On Monday afternoon, hours after the press conference, the district announced in a press release that the program was suspended indefinitely districtwide.
Following social media claims and Monday’s initial report that the mother contacted Child Protective Services first and that the district was withholding the incident report from her, chief Gonzalez invited Progress Times to view the report.
Though Gonzalez didn’t allow the Progress Times to keep a copy of the report, the 30-page-long report detailed information on the case, and showed that CPS was contacted Friday, April 27, the morning after the incident. He stressed that he worried that social media uproar would result in the victim being “revictimized” due to the attention the incident has received.
“There is no cover-up here, simple as that,” Gonzalez said Tuesday. “This is information we are not disclosing to the public, but we can show this to the mother. She is an appropriate person.”

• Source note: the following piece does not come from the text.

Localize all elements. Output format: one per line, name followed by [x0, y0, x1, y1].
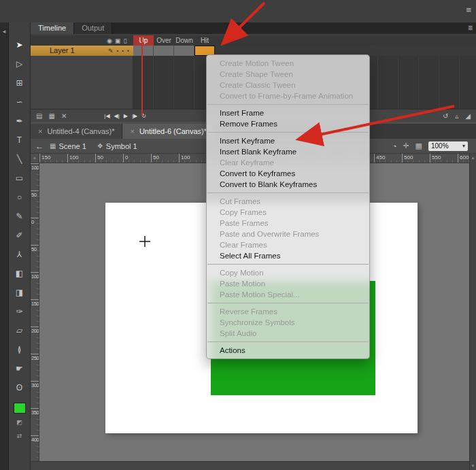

However, the Justice ForHer Creator said claims of the district reaching out to the proper authorities first are untrue.
“I stand firmly by that,” she said, adding that she hadn’t contacted Gonzalez on seeing the incident report. “After so many times of denying me my right to have a copy it is hypocritical to let me see it now.”
A representative from CPS said that though he could not comment on the case, he did say it was possible that the district and the mother reached out to CPS to report the incident, which would then have gone onto the
When reached by the Progress Times, Hidalgo County District Attorney Ricardo Rodriguez sent a statement on the incident where he emphasized that his office seeks the “best possible outcome in all cases, including cases involving juvenile offenders.”
“However, it is important to consider that several factors determine the eventual outcome of all cases,” the statement reads. “Factors such as the age and the availability of the victim, the number and availability of witnesses or lack thereof, and an offender’s right to a jury trial, must all be considered before the District Attorney’s Office makes a recommendation in plea negotiations.”
Attempts to reach Judge Rodriguez-Betancourt for a comment were redirected to the county public affairs office, which had not responded as of press time.
The Justice forHer creator said she feels grateful for the people who attended Monday’s protest, and is making sure her daughter will walk away from this experience as intact as possible.
“Obviously I want the best well being for my daughter,” she said. “I take her to counseling and other types of extracurricular activities I think are beneficial to her well being and her state of mind that will give her the confidence to be strong. My daughter will be fine. I’m sure of that. I will make sure of that.”
Anyone who suspects abuse is going on can anonymously report it to CPS 1-800-252-5400 or at txabusehotline.org.
La Joya ISD students can report any safety concerns to the district through the Anonymous AlertsApp, which they can download for free for Android and Apple devices. More information on the app can be found at the district’s website at lajoyaisd.com.